Formnal Methods Group
School of Computer Science and Engineering, UNSW

Every engineering discipline needs mathematical foundations in order to have confidence in the behaviour of the artifacts that it produces. Logic and discrete mathematics provide that foundation for much of computer science.

Logic has a tradition going back at least to the ancient Greeks, but the field really exploded in relevance in the 20th century. Mathematical logicians like Godel and Turing laid down the fundamental theory about what computers can do, but also what they cannot do. Today, computer science is a key driver for research in logic: there are more logicians in computer science departments than in mathematics and philosophy departments

We are still not very good at engineering computational systems so that they have mathematical foundations that are as strong as in other engineering areas. There is an ongoing need to improve our capability in this area.

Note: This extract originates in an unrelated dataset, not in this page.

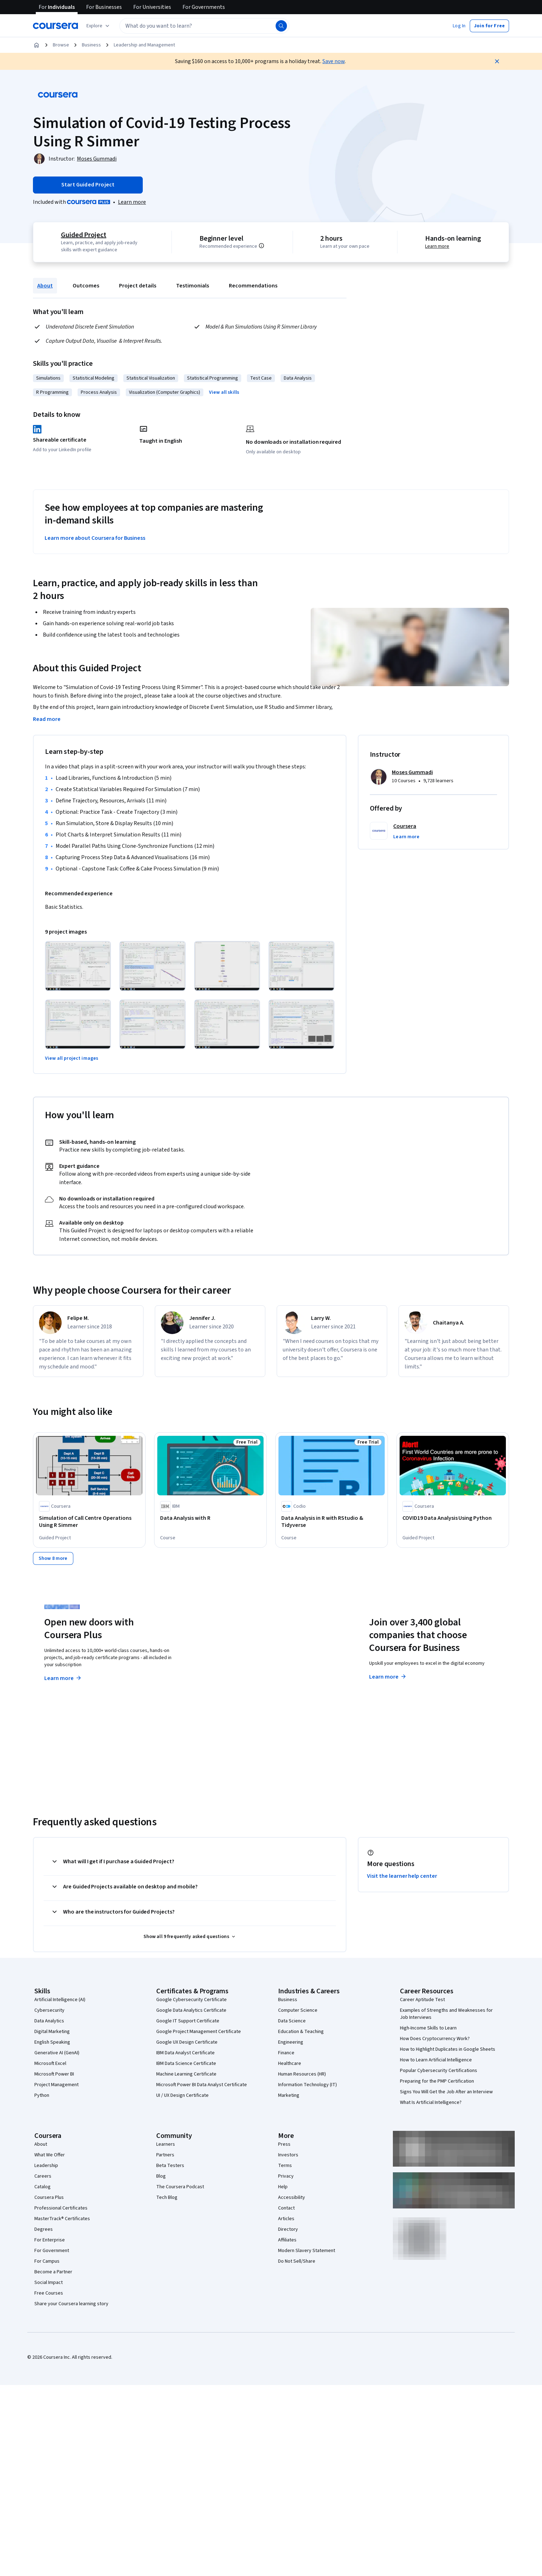 The width and height of the screenshot is (542, 2576). I want to click on Microsoft Power BI, so click(54, 2073). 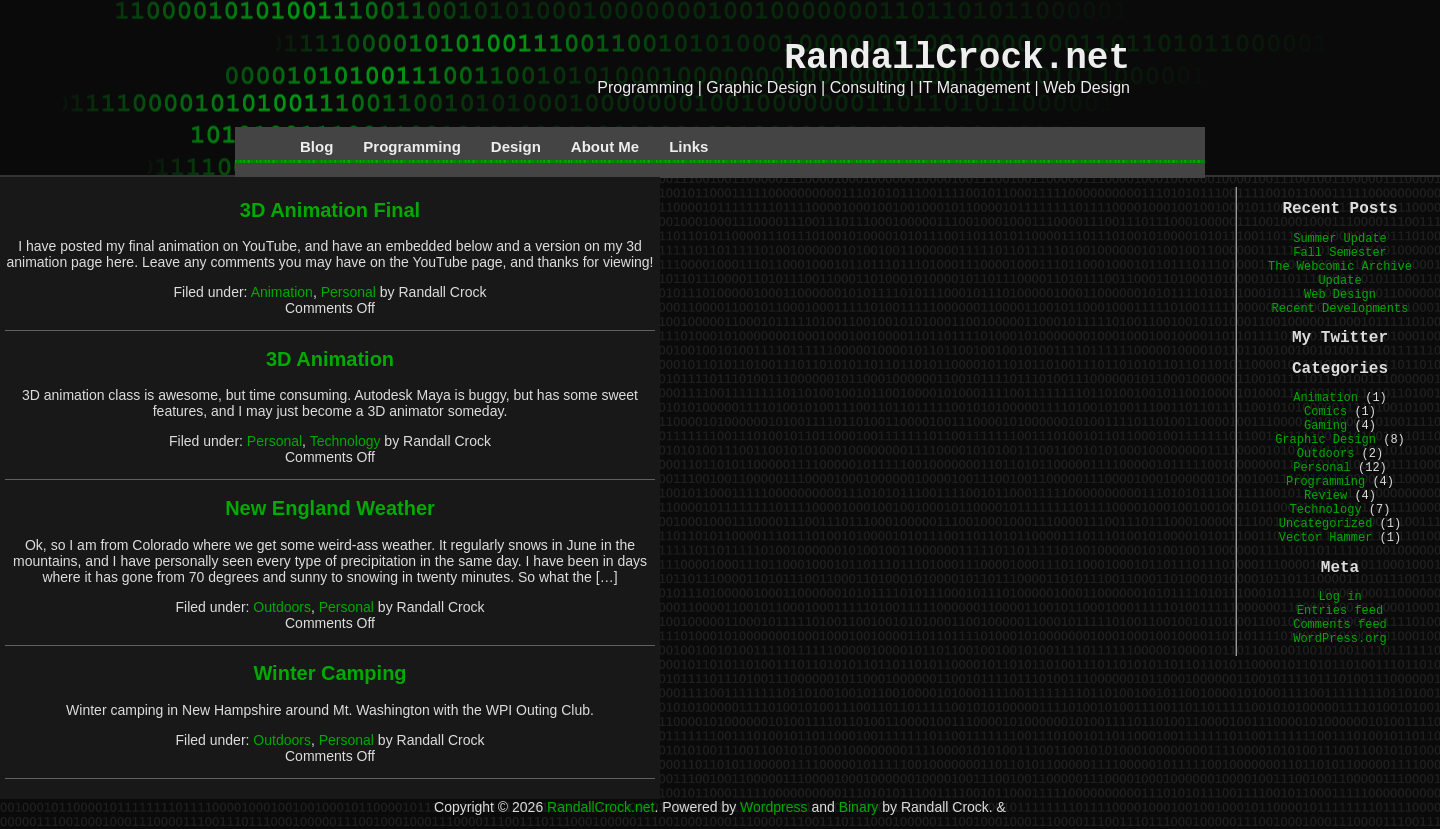 This screenshot has height=829, width=1440. Describe the element at coordinates (1326, 538) in the screenshot. I see `Vector Hammer` at that location.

As the scope of application of computational systems broadens to encompass systems that operate in the real world (e.g., robots, cars) and in society (e-commerce, crypto-currency), or are built using multiple computers (the internet, multi-processor hardware, and distributed systems), there is a need for novel logical theory that builds in additional mathematical dimensions, such as probability theory, continuous mathematics, economic game theory, concurrency, security, and theories of information flow.

The Formal Methods Group works to develop these theoretical foundations for reasoning about computational systems, and for enabling computers themselves to perform such reasoning. The work results in logical theories and computational tools that enable the development of computational systems in a way that provides high degrees of assurance about their correctness, safety and security.